E' in arrivo un nuovo bonus da 100 euro, per tutti e senza Isee. Stiamo parlando di un bonus tv appunto da 100 euro che presto sarà disponibile per ogni famiglia.

Come noto, siamo alla vigilia di una nuova rivoluzione televisiva che andrà in onda a partire dal mese di settembre. Una nuova rivoluzione che porterà al cambiamento della gran parte delle televisioni nelle case degli italiani per passare alla nuova tv digitale. Un nuovo digitale di ultima generazione.

Il Governo è in fase di decreti attuativi per l'attivazione di un Bonus incentivo all'acquisto da 100 euro per ogni nucleo familiare. E senza indicatore Isee da considerare.
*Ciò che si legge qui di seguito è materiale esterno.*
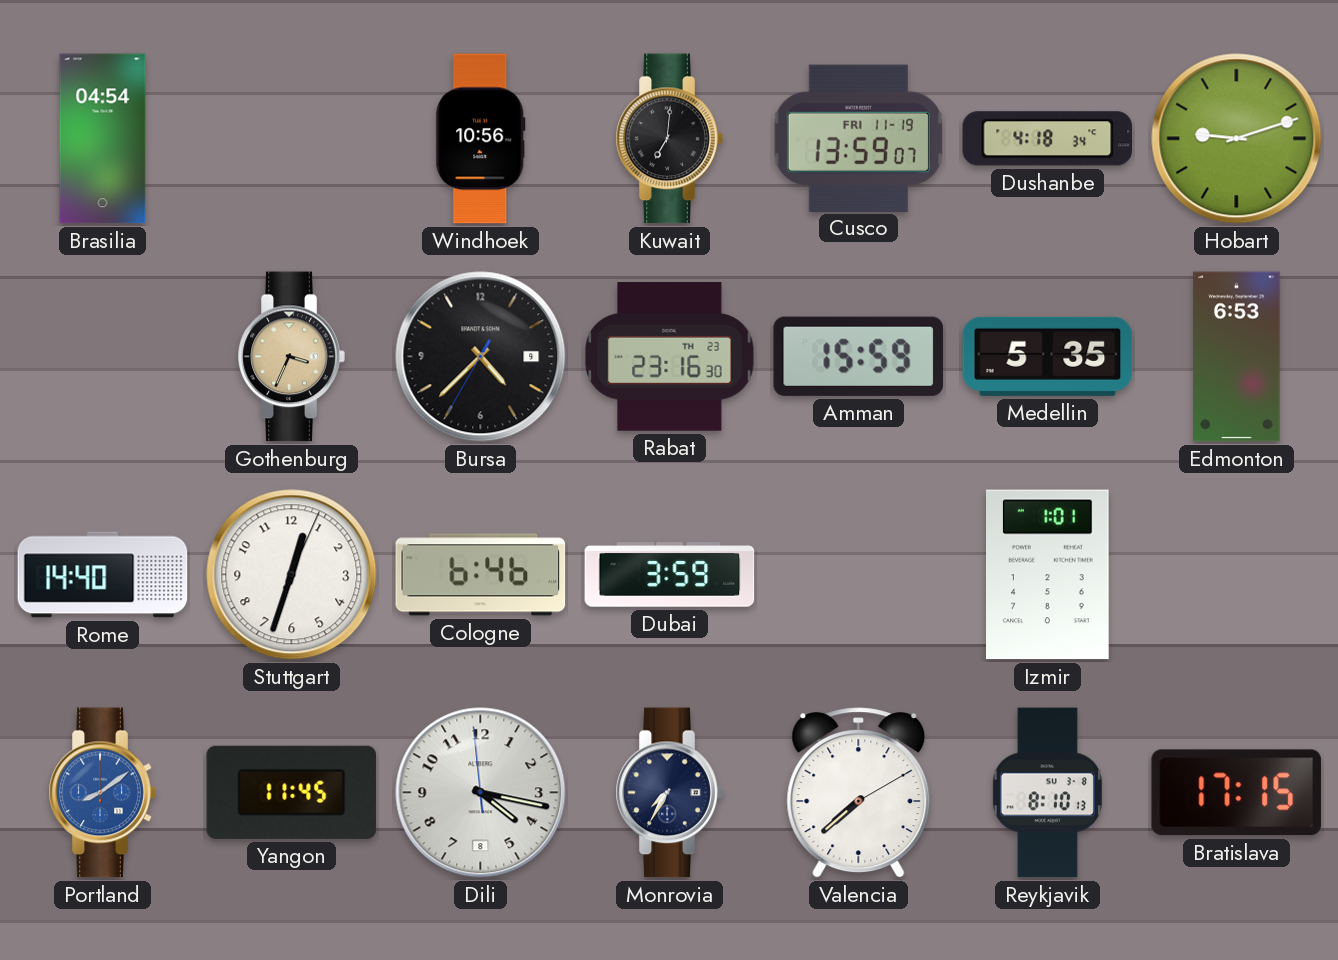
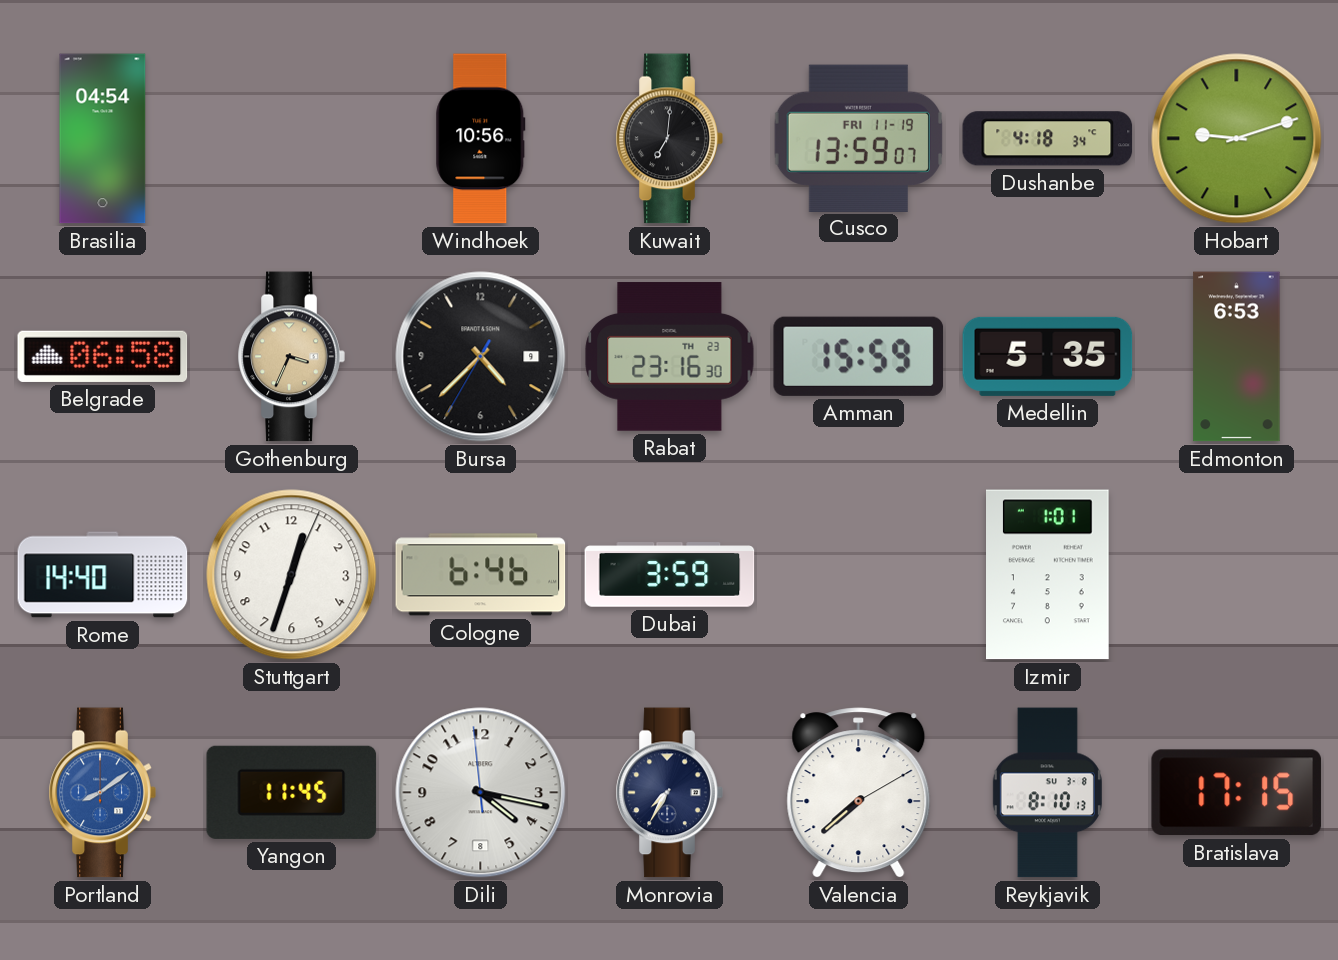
Belgrade: none -> 06:58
Una misura che sarà accessibile a ogni nucleo familiare Si attende l'ufficialità ma dovrebbe essere una misura da 100 milioni di euro complessivi al fine di erogare contributi a famiglia di 100 euro.
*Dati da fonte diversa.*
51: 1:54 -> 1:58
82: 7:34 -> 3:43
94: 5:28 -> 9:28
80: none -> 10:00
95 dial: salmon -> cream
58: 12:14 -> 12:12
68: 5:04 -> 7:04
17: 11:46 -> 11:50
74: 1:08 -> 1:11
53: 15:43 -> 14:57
Un supporto del Governo in una fase economica complicata nel corso di una pandemia come quella che stiamo vivendo e con la necessità di dovere cambiare le tv. L'assenza del tetto Isee farà molta differenza anche se verrà stabilito il limite di un unico contributo possibile per ogni nucleo familiare. Una sorta di vero e proprio Bonus rottamazione tv

Bonus Tv, la situazione a giugno 2021

Nei prossimi mesi andrà in scena una vera e propria rivoluzione per quel che riguarda le televisioni nelle case degli italiani. Qualche anno fa si è passati al digitale terrestre, ora è alle porte un nuovo ulteriore cambiamento per passare al digitale di ultima generazione. Tanti italiani dovranno cambiare i loro apparecchi televisivi oppure se vogliono mantenere l'attuale tv devono dotarla di un decoder in grado di ricevere il nuovo segnale digitale terrestre denominato Dvb-T2.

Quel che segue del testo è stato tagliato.